-- Opening Marker --

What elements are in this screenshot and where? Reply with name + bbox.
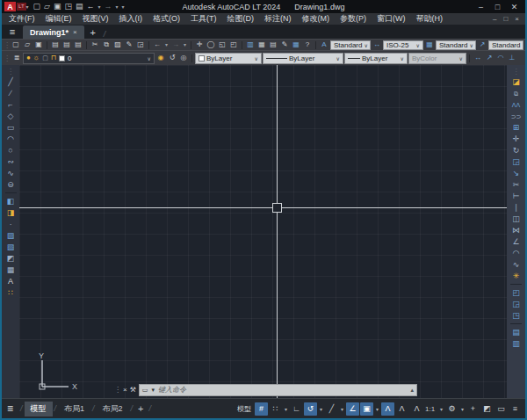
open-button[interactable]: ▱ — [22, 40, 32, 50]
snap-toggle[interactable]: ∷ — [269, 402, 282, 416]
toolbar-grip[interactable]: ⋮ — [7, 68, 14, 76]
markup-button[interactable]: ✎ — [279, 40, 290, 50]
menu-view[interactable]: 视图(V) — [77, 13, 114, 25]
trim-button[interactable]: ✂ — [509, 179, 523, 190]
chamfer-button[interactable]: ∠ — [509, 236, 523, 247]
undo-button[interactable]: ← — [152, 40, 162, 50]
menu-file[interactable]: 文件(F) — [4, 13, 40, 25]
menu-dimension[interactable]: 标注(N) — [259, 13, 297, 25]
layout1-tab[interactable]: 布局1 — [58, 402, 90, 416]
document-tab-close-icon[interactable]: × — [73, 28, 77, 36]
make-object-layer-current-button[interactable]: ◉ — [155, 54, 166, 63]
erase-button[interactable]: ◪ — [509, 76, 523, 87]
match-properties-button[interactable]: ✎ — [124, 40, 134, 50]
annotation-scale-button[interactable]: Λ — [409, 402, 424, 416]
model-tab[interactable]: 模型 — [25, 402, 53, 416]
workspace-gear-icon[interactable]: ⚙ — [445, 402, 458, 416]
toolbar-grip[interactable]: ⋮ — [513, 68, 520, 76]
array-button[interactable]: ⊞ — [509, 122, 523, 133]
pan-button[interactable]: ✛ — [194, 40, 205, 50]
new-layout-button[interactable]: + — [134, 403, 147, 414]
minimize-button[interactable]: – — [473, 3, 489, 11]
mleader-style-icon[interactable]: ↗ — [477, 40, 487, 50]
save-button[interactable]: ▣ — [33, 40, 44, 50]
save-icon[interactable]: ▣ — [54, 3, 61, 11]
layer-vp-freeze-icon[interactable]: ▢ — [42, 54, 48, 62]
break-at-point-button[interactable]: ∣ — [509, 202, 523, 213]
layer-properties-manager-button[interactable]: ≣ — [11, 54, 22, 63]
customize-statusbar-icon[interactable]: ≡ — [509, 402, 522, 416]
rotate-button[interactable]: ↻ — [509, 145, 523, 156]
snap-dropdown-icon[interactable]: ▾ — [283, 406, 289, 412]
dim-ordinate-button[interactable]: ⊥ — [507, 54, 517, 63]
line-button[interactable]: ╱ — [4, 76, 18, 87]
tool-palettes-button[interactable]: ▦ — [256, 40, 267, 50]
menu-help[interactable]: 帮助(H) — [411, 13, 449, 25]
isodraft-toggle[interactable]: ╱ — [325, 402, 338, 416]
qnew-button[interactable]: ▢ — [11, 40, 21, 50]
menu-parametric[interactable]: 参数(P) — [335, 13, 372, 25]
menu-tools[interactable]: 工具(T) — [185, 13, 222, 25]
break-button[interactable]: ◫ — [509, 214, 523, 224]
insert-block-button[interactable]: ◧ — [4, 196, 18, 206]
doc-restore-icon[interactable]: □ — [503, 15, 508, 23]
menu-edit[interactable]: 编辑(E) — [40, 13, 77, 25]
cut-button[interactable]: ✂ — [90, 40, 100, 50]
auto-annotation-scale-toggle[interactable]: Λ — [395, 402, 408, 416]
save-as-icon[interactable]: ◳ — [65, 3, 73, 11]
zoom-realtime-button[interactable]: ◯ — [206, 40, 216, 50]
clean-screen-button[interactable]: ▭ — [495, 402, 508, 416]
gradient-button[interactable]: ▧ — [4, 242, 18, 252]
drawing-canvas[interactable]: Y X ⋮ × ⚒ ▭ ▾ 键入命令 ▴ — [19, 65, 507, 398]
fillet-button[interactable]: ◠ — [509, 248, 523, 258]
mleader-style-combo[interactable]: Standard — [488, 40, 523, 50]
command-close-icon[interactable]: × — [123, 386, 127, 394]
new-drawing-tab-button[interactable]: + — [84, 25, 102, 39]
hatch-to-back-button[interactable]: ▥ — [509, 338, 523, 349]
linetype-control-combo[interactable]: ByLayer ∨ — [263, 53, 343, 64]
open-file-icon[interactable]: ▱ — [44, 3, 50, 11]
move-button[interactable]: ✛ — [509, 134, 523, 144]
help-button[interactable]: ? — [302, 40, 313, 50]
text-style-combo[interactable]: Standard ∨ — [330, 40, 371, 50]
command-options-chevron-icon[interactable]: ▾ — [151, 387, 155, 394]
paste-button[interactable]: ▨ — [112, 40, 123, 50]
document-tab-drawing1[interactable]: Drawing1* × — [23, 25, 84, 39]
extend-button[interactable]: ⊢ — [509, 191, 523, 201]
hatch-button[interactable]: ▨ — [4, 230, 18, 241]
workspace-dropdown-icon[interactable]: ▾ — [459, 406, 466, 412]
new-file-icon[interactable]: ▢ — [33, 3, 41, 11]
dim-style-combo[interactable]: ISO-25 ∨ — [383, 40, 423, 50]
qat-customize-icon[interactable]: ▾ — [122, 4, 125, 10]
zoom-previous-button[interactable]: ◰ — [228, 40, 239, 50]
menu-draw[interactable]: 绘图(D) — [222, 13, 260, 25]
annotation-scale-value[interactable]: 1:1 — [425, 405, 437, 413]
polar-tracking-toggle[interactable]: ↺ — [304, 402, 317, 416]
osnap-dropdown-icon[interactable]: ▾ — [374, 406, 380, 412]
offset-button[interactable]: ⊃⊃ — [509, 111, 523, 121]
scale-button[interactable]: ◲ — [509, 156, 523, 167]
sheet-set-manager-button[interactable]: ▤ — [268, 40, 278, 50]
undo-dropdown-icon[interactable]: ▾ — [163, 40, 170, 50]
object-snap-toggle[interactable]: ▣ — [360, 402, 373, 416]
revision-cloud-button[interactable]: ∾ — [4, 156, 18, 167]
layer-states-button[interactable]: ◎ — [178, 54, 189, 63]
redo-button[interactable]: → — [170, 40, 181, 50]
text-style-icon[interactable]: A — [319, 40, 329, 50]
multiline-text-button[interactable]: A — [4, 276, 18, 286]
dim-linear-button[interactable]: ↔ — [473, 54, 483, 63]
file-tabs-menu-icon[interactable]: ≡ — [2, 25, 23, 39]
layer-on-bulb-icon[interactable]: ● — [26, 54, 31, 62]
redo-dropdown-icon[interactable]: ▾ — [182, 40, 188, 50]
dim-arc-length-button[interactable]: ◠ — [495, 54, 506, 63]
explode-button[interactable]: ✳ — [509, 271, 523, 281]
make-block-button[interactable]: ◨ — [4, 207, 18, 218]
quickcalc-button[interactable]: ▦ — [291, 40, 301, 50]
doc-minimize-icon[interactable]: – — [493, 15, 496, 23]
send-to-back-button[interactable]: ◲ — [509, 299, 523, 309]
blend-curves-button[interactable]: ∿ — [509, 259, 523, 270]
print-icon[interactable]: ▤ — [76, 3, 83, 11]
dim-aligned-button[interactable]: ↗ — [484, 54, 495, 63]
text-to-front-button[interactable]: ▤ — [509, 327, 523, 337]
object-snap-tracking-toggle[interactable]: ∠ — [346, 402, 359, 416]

-- Closing Marker --

Please count how many lines of the records include "mleader", giving the number and nothing else.

2